Abstract

Introduction

The NELSON and NLST studies have shown that lung cancer screening (LCS) with low-dose chest CT radiation (LDCT) reduces mortality. However, smoking cessation is the most important measure for active smokers. Aim: To compare the effectiveness of smoking cessation integrated into a LCS program versus not associated with LCS.

Material and methods

Observational, prospective and comparative study was carried out in the HUGTiP from December 2020 to October 2022, in which the effectiveness of smoking cessation in patients in and out of the LCS program is compared. Clinical data, treatments performed, relapses and smoking cessation as the final result were analyzed. 

Results

47 patients were monitored in the smoking cessation group not associated with LCS and 50 in the LCS group.
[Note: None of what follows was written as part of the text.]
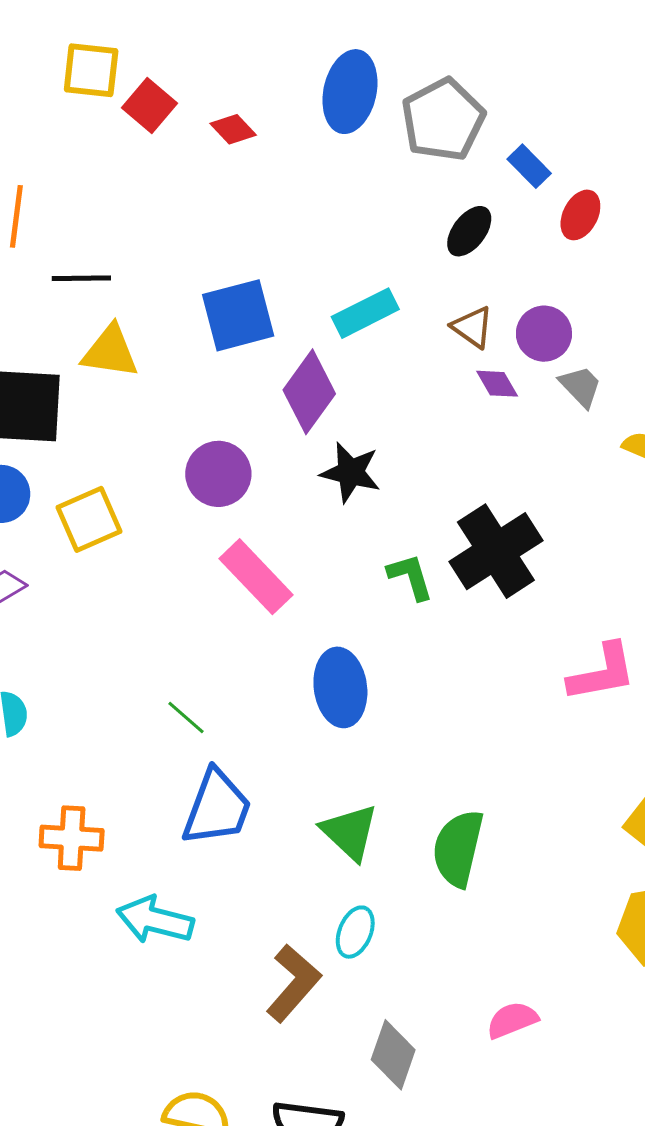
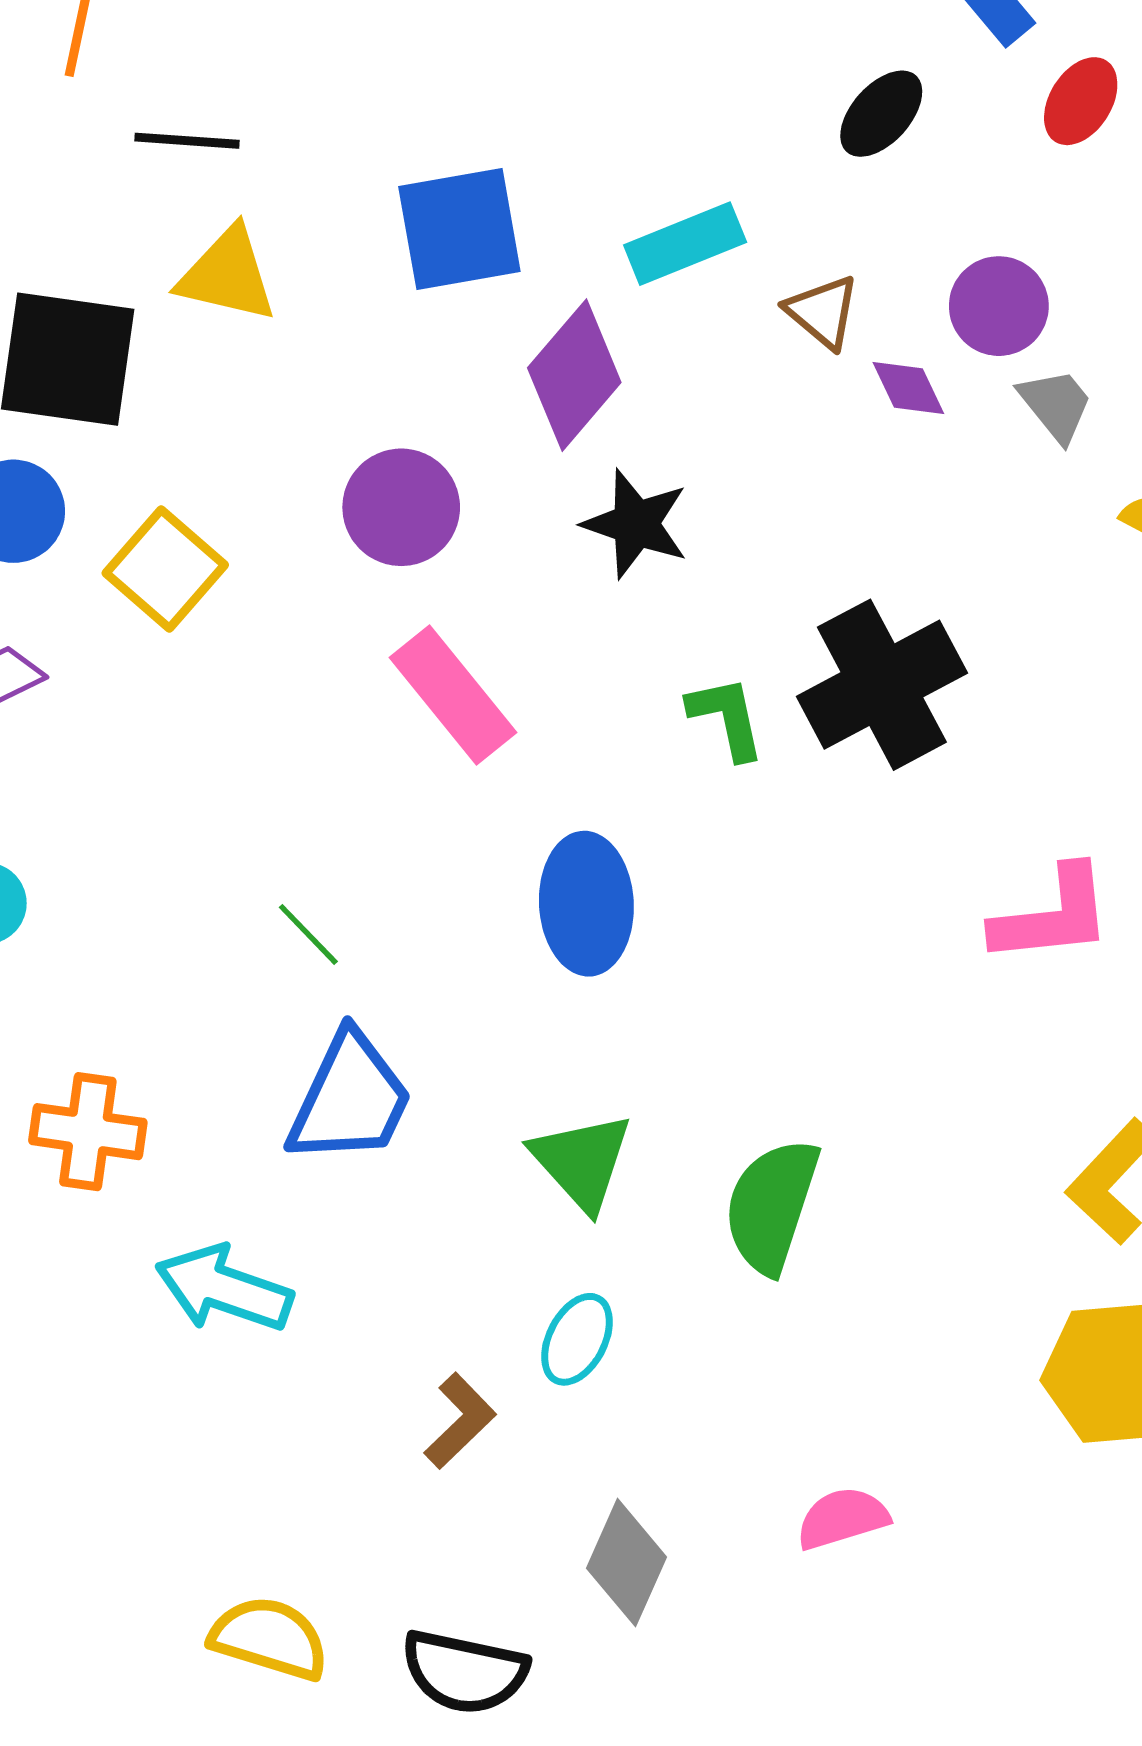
brown triangle: (472, 327) -> (823, 312), moved
yellow square: (89, 519) -> (165, 569), turned -30
brown L-shape: (293, 983) -> (460, 1421), size x0.7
The groups were comparable in average age, % of women, Pack-Years, motivation and dependency degree. 40% of patients did not receive pharmacological treatment, 31.9% received NRT, 15.5% varecycline, 8.3% bupropion and 4.1% received combined treatment. Patients in the LCS group were twice as likely to quit smoking (OR 2.08, p value 0.113 [95% CI 0.84-5.15]), see table.

Conclusions

Smoking cessation and LCS associated seem to increase the probability of smoking cessation. It is recommended to associate a LCS program with a smoking cessation program as this encourages smoking cessation.